WHAT THE TASK REQUIRES: I need the lines below from the one with "19 octobre 2014" down to the one with "MotoGP de Phillip Island : et" reproduced exactly, both ends included, and nothing else.
==== RECORD SET
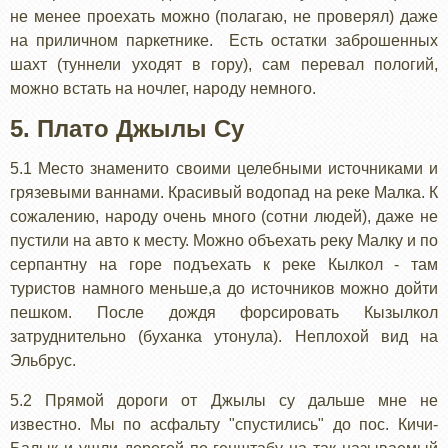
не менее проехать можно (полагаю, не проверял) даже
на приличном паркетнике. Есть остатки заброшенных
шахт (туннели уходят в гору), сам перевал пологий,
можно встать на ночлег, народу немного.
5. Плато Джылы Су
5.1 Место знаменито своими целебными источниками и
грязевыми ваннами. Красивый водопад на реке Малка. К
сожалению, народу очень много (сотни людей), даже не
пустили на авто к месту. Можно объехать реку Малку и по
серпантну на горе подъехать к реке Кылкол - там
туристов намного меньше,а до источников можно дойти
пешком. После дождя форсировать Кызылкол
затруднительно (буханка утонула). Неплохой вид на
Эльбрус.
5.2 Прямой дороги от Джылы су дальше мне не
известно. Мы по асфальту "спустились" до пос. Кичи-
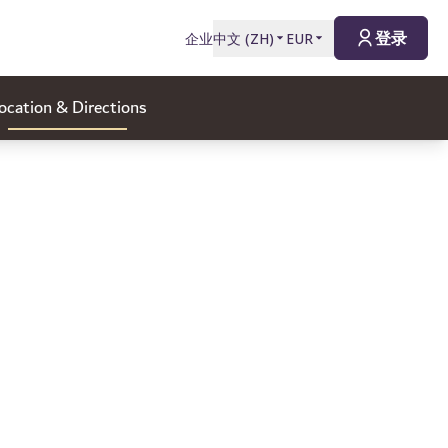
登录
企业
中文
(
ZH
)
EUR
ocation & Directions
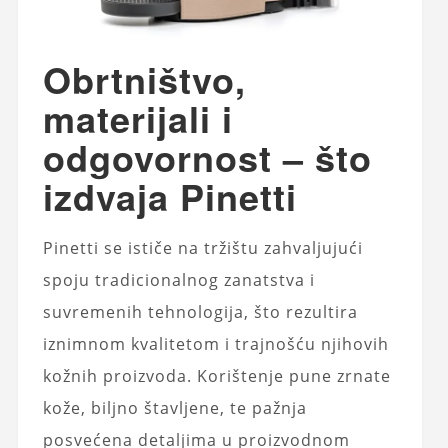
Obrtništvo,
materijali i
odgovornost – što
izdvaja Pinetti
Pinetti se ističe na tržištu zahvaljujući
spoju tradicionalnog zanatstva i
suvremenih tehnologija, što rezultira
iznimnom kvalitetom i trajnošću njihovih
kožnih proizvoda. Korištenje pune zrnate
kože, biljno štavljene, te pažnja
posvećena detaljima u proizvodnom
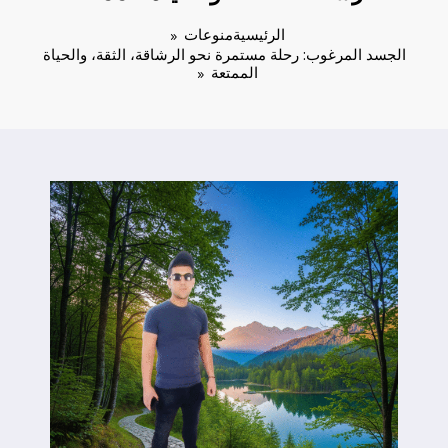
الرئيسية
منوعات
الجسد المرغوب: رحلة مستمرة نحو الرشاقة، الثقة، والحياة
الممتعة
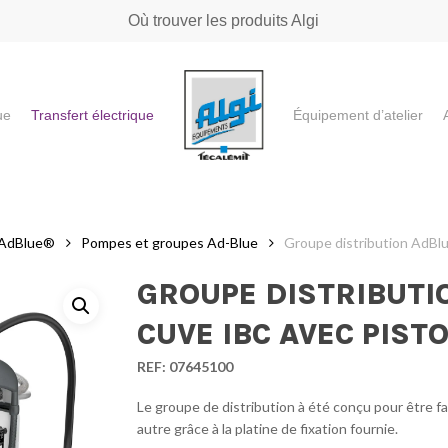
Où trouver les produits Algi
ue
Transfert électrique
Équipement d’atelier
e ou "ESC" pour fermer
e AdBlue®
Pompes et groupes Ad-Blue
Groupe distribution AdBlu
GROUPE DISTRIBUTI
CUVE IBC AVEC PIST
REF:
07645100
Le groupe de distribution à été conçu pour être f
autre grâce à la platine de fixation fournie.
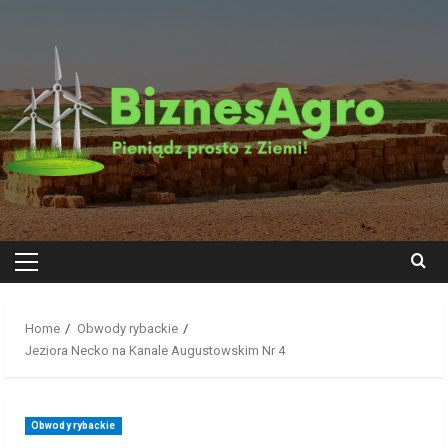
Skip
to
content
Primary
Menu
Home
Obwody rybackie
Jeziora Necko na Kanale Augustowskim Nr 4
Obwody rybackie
========
==== RECORD SET
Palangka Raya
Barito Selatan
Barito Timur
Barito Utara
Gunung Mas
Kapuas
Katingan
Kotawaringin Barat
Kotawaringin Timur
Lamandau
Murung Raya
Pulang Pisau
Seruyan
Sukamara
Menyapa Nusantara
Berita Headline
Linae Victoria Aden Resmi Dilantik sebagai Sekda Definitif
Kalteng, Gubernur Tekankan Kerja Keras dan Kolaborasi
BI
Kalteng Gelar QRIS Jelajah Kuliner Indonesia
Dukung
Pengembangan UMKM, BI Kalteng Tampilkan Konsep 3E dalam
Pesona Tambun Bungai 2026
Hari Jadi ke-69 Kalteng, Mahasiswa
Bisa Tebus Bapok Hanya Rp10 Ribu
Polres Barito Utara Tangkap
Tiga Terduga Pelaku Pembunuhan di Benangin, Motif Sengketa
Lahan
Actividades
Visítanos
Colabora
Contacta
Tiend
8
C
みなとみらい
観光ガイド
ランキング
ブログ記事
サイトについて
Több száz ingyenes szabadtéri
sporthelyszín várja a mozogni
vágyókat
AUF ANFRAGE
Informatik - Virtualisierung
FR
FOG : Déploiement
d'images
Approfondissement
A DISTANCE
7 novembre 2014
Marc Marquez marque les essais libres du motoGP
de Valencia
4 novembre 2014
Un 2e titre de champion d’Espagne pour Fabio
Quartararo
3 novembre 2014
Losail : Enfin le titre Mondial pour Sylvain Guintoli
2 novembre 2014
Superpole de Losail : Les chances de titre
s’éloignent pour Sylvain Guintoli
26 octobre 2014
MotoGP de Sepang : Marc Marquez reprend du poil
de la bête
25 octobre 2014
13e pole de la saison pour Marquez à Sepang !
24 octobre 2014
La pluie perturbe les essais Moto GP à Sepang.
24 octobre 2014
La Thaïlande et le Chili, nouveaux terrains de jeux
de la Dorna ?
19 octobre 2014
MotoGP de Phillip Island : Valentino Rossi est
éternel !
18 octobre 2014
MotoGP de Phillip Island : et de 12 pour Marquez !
========
==== RECORD SET
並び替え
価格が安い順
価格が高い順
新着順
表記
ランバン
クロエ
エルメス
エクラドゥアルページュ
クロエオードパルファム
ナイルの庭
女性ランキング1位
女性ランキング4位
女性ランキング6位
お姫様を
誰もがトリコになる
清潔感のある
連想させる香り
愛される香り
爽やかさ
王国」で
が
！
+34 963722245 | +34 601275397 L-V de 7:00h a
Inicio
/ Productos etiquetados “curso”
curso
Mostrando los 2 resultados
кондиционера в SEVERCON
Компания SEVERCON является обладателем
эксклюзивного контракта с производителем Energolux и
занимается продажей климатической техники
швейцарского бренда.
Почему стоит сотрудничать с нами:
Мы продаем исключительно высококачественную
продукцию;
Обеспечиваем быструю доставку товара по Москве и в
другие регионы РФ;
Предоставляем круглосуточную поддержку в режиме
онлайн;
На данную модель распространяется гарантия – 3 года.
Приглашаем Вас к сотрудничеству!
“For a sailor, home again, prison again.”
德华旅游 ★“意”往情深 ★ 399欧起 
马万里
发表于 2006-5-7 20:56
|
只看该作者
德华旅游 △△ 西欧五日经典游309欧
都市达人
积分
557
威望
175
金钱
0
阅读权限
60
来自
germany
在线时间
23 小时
========
ANSWER BELOW:
19 octobre 2014
MotoGP de Phillip Island : Valentino Rossi est
éternel !
18 octobre 2014
MotoGP de Phillip Island : et de 12 pour Marquez !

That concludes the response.